Grantham Seminar | Carey King 'Long-term energy and food costs and the structure of the economy'
Date:
27 February 2018, 12:30 pm - 2:00 pm
Speaker:
Carey King
Venue:
London School of Economics, Tower 2, Room 9.04, Clement's Inn Passage, London, WC2A 2AZ
A long-term and systems-oriented perspective on the role of energy resources and technologies shows that they play a fundamental role in enabling the physical and economic growth of the Industrial era. Yet, many economic modeling approaches do not even consider that energy availability and constraints fundamentally affect the size and structure of our economies. This lack of energy-economic coupling means that most economic frameworks cannot even consider the energy system as an explanatory factor for the Great Recession and the economic “secular stagnation” since 2008. In addition, mainstream economic frameworks cannot explain future implications of large scale changes in the energy system (e.g., a low-carbon transition), even though they are used for this purpose. This presentation shows data to make the case that (1) the declining cost of energy (including food) is an apt explanation for historical growth, (2) worldwide energy and food costs reached the lowest point in history around the year 2000, and (3) the cessation of the decline in energy and food costs (within the U.S.) helps explain structural changes within the U.S. economy. These findings can help underpin economic modeling of a renewable or low-carbon transition by understanding how the rate of investment in the energy system feeds back to the economy via the size of the energy sector.

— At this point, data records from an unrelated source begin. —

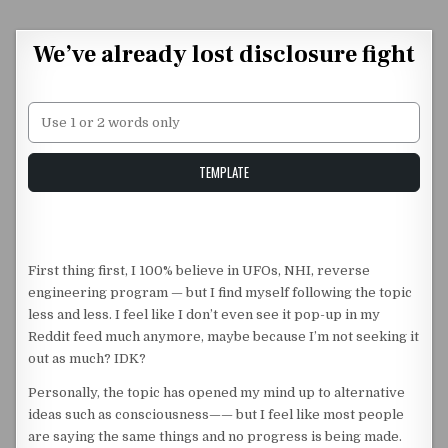
Skip to content
We’ve already lost disclosure fight
Unstable Alice query
TEMPLATE
First thing first, I 100% believe in UFOs, NHI, reverse
engineering program — but I find myself following the topic
less and less. I feel like I don’t even see it pop-up in my
Reddit feed much anymore, maybe because I’m not seeking it
out as much? IDK?
Personally, the topic has opened my mind up to alternative
ideas such as consciousness—— but I feel like most people
are saying the same things and no progress is being made.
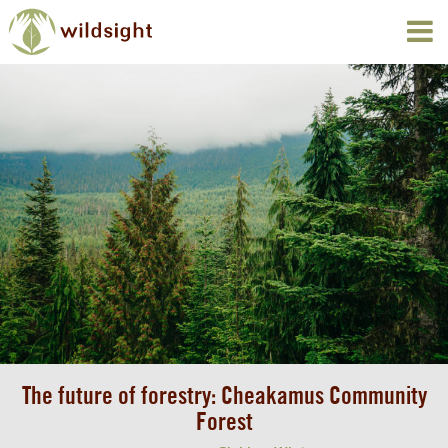
The future of forestry: Cheakamus Community
Forest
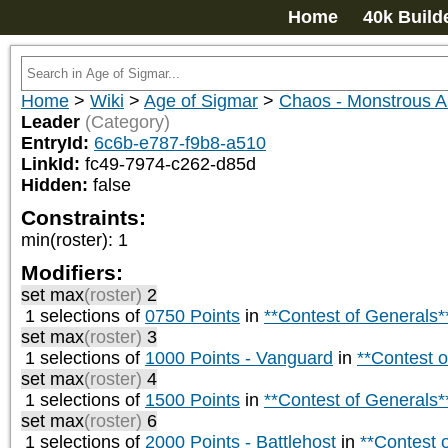
Home
40k Build
Home
>
Wiki
>
Age of Sigmar
>
Chaos - Monstrous
Leader
(Category)
EntryId:
6c6b-e787-f9b8-a510
LinkId:
fc49-7974-c262-d85d
Hidden:
false
Constraints:
min(roster)
:
1
Modifiers:
set max
(roster)
2
1 selections of
0750 Points
in
**Contest of Generals*
set max
(roster)
3
1 selections of
1000 Points - Vanguard
in
**Contest o
set max
(roster)
4
1 selections of
1500 Points
in
**Contest of Generals*
set max
(roster)
6
1 selections of
2000 Points - Battlehost
in
**Contest 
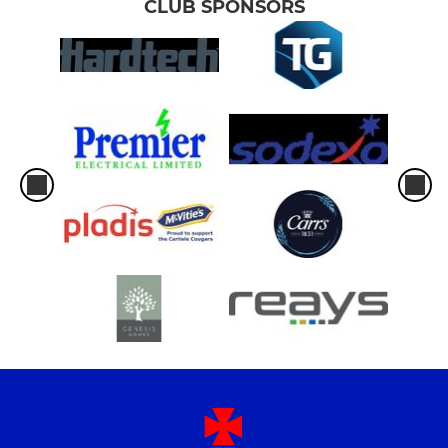
CLUB SPONSORS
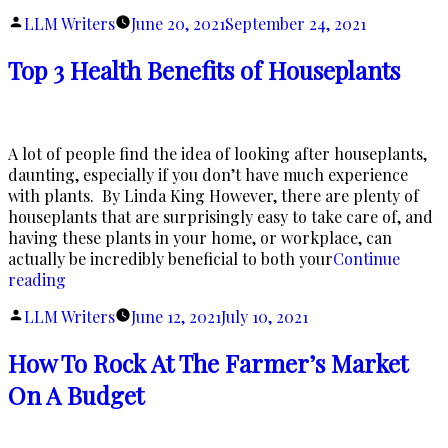
O
Posted
LLM Writers
June 20, 2021
September 24, 2021
A
by
Top 3 Health Benefits of Houseplants
A lot of people find the idea of looking after houseplants,
daunting, especially if you don’t have much experience
with plants. By Linda King However, there are plenty of
houseplants that are surprisingly easy to take care of, and
having these plants in your home, or workplace, can
actually be incredibly beneficial to both your
Continue
“Top
reading
3
Posted
LLM Writers
June 12, 2021
July 10, 2021
Health
by
Benefits
How To Rock At The Farmer’s Market
of
Houseplants”
On A Budget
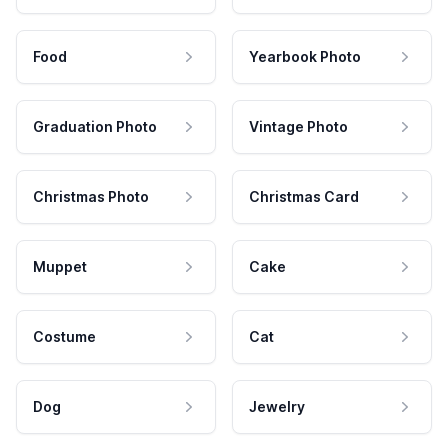
Food
Yearbook Photo
Graduation Photo
Vintage Photo
Christmas Photo
Christmas Card
Muppet
Cake
Costume
Cat
Dog
Jewelry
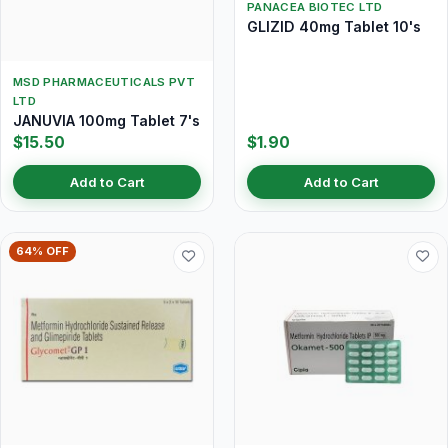
PANACEA BIOTEC LTD
GLIZID 40mg Tablet 10's
MSD PHARMACEUTICALS PVT
LTD
JANUVIA 100mg Tablet 7's
$15.50
$1.90
Add to Cart
Add to Cart
64% OFF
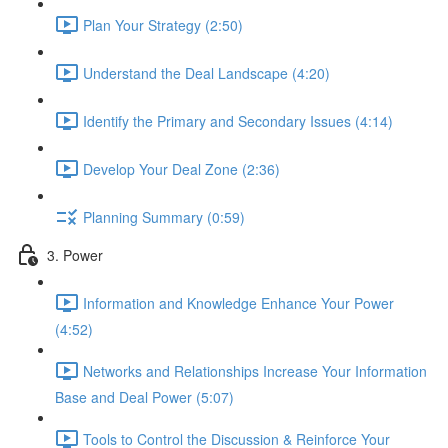
Plan Your Strategy (2:50)
Understand the Deal Landscape (4:20)
Identify the Primary and Secondary Issues (4:14)
Develop Your Deal Zone (2:36)
Planning Summary (0:59)
3. Power
Information and Knowledge Enhance Your Power
(4:52)
Networks and Relationships Increase Your Information
Base and Deal Power (5:07)
Tools to Control the Discussion & Reinforce Your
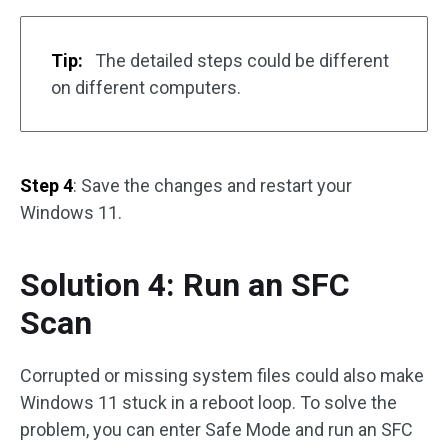
Tip:
The detailed steps could be different
on different computers.
Step 4
: Save the changes and restart your
Windows 11.
Solution 4: Run an SFC
Scan
Corrupted or missing system files could also make
Windows 11 stuck in a reboot loop. To solve the
problem, you can enter Safe Mode and run an SFC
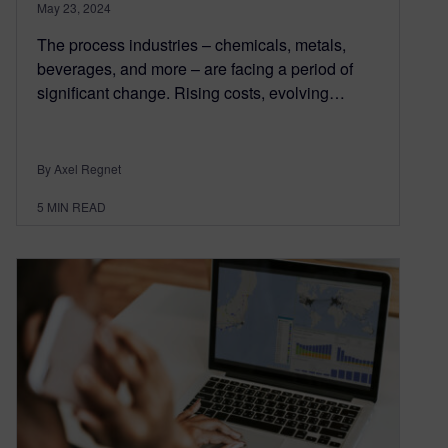
May 23, 2024
The process industries – chemicals, metals,
beverages, and more – are facing a period of
significant change. Rising costs, evolving…
By Axel Regnet
5
MIN READ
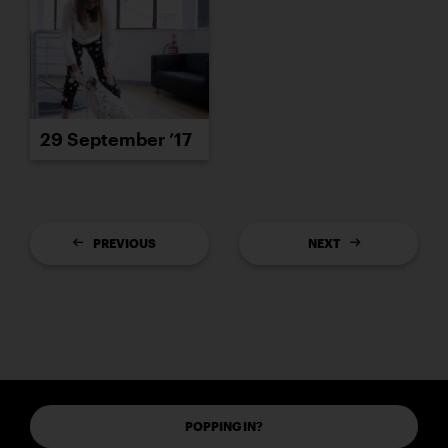
29 September ’17
PREVIOUS
NEXT
POPPING IN?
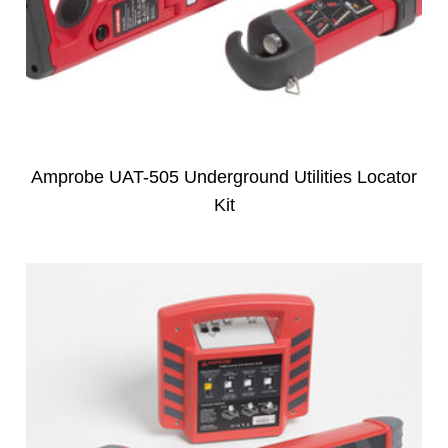
Amprobe UAT-505 Underground Utilities Locator
Kit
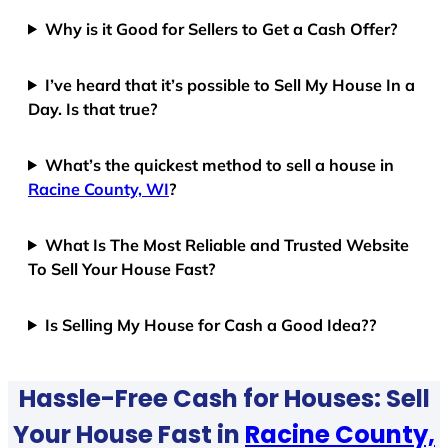
Why is it Good for Sellers to Get a Cash Offer?
I’ve heard that it’s possible to Sell My House In a
Day. Is that true?
What’s the quickest method to sell a house in
Racine County, WI
?
What Is The Most Reliable and Trusted Website
To Sell Your House Fast?
Is Selling My House for Cash a Good Idea??
Hassle-Free Cash for Houses: Sell
Your House Fast in
Racine County,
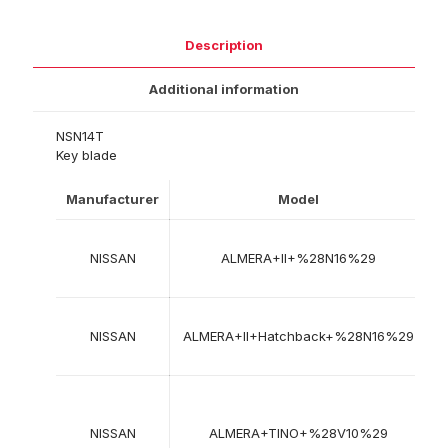
Description
Additional information
NSN14T
Key blade
Manufacturer
Model
Y
NISSAN
ALMERA+II+%28N16%29
2
NISSAN
ALMERA+II+Hatchback+%28N16%29
2
1
NISSAN
ALMERA+TINO+%28V10%29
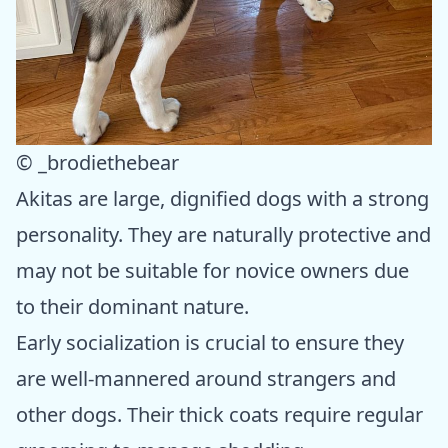
© _brodiethebear
Akitas are large, dignified dogs with a strong
personality. They are naturally protective and
may not be suitable for novice owners due
to their dominant nature.
Early socialization is crucial to ensure they
are well-mannered around strangers and
other dogs. Their thick coats require regular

Carey is Research Scientist at The University of Texas at Austin and Assistant Director at the Energy Institute. He also has appointments with the Center for International Energy and Environmental Policy within the Jackson School of Geosciences and the McCombs School of Business. He has both a B.S. with high honors and Ph.D. in Mechanical Engineering from the University of Texas at Austin. He has published technical articles in the academic journals Environmental Science and Technology, Environmental Research Letters, Nature Geoscience, Energy Policy, Sustainability, and Ecology and Society. He has also written commentary for American Scientist andEarth magazines as well as major newspapers such as the Dallas Morning News,Houston Chronicle, and Austin American-Statesman. Dr. King has several patents as former Director for Scientific Research of Uni-Pixel Displays, Inc.